In Britain in the 1960s and 1970s the ice cream van used to bring so-called cider lollies, Lyons Maid Cider Barrel and Cider Quench among them. Buying one outside the school gate seemed a bit daring and a little grown up, as a primary school kid. They did not contain any alcohol but for whatever reason – the Trade Description Act, fashion, moral panic – they disappeared.
At home, kids could drink alcohol-free, fizzy Whiteways Cydrax or Peardrax. The newspaper columnist Victor Lewis-Smith called Peardrax ‘a foul, resinous, cloying, sweet beverage’ which lacked the ‘saving grace’ of getting you drunk. Despite that, it staggered on for years in the face of falling sales. It was finally taken off the UK market in 1988 although the sibling products were made under license in Trinidad by Pepsi-cola for another two decades. The acetone flavour of Peardrax made it a favourite on the island where it was often mixed with Scotch.
Teenage angst, or is it the lager?
Meanwhile, slightly older under-age drinkers would arrive at parties in clutches, sharing bottles of Olde English or Strongbow. These were often destined for punch topped up with vodka smuggled in, in quarter-bottles. This gave factory cider a debatable reputation as training wheels for alcoholics.

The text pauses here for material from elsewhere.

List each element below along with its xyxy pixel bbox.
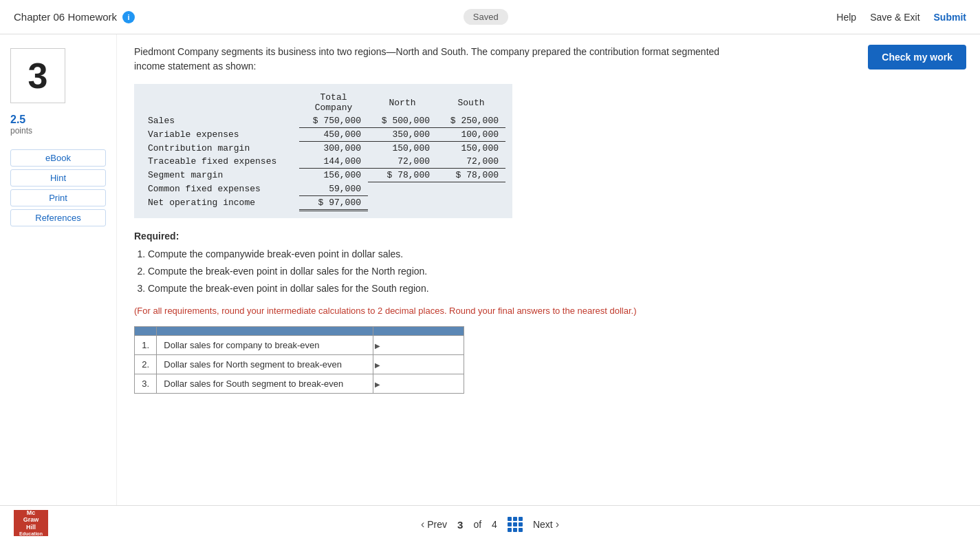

Scrumpy was hard to obtain away from the deep countryside but had a shamanic aura due to its ability to induce a trance and/or vomiting. Grown-up cider remained a secret kept by grown-ups.
Novice pub-goers in the 1970s graduated to trendier drinks such as Snakebite (equal measures of cider and lager with a dash of blackcurrent cordial) before abandoning all forms of cider for dead beer and sticky vodka and lime.
Skunk cider: your doorway awaits
Cheap super-strength cider in cans emerged far later. It was the drinks equivalent of skunk and may well have been a gateway to dependence and abuse for some but the influence of alcopops is more insidious even if their alcohol content is only around that of a beer (i.e. lower than a decent cider’s).
If a cider lolly put a kid on any kind of path it was towards being and behaving like an adult. Alcopops, by contrast, appeal to young adults’ childish tastes if not childish pockets: Kopparberg Frozen Fruit Cider Sorbet costs a socking £8 a litre.
The price is wrong
Let’s assume that it will sell. If so, price clearly isn’t an obstacle to its consumption; quite the opposite: buyers tend to infer value from price and despite being in a plastic pouch like cat food or plasma, it’s touted as a premium product. April fool’s or not, they’re having a laugh.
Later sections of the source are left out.